Terraform - Tips and Tricks while using with AWS

Having worked quite extensively with AWS CloudFormation, I was quite apprehensive about using Terraform. Mainly because I guess I had to move out of my comfort zone! Nonetheless, I went on this journey to start using Terraform and learn as I went ahead with it. Needless to say I did end up discovering the pros and the cons of the terraform provisioning environment.

Now after spending a few months using Terraform I think its a good time to share my learning from the experience.


Do not assume anything!

No major version released yet

Lets start with the good things

  1. terraform plan gives the ability to see what changes are going to be applied and more importantly how the existing resources would be affected. This is almost like a pre-deployment QA on the live setup. Similar to CloudFormation Change Sets.
  2. The create_before_destroy flag can be set for pretty much all resources and terraform honours it even if AWS doesn’t provide such an an attribute natively for the resources.
  3. Terraform gives the ability to take existing resources created by some other means and bring it under the Terraform plan.
  4. Terraform syntax is very easy to use.
  5. Terraform supports a large number of providers which makes it easy to use one tools across the board rather than a bunch.

Moving on to the outliers

  1. Terraform stores the state in a file with the .tfstate extension. Basically if the file gets accidentally deleted or the file gets corrupted, the stack state is lost! This can be regenerated by either running the terraform plan again or by import each and every resource. However, it should be noted that

    Each resource in Terraform must implement some basic logic to become importable. As a result, not all Terraform resources are currently importable. Source

  2. State Locking is a big concern with Terraform since the state is stored physically on disk. Each terraform plan need to specify the backend (read state) that it needs to initialize before provisioning or updating managed infrastructure. If two terraform run access the same state file and are triggered at the same time then they’ll end up accessing and altering the same state. Potentially corrupting the state file.
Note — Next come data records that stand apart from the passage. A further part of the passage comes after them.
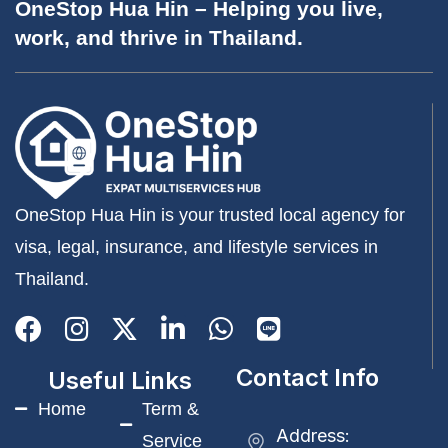
OneStop Hua Hin – Helping you live,
work, and thrive in Thailand.
OneStop Hua Hin is your trusted local agency for
visa, legal, insurance, and lifestyle services in
Thailand.
Contact Info
Useful Links
Home
Term &
Address:
Service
  3. Specific to autoscaling groups and launch configurations, terraform doesn’t associate an updated launch configuration with an existing autoscaling group.

  4. If a terraform plan fails mid way through a run then it doesn’t rollback to the earlier stable version. Rather the stack might end up in a state of limbo where certain resources that should have been replaced during the run end up getting deleted.

  5. Unlike CloudFormation, the resources within a terraform plan are not automatically tagged with the stack id. All tags need to be configured in the terraform module.

But wait! There are workarounds

  1. There is nothing that can be done around state corruption sadly. But state storage can be fixed. Ideally the state file should be kept remote and version controlled. GitHub may not be the most ideal location. A secured S3 bucket would be a better option.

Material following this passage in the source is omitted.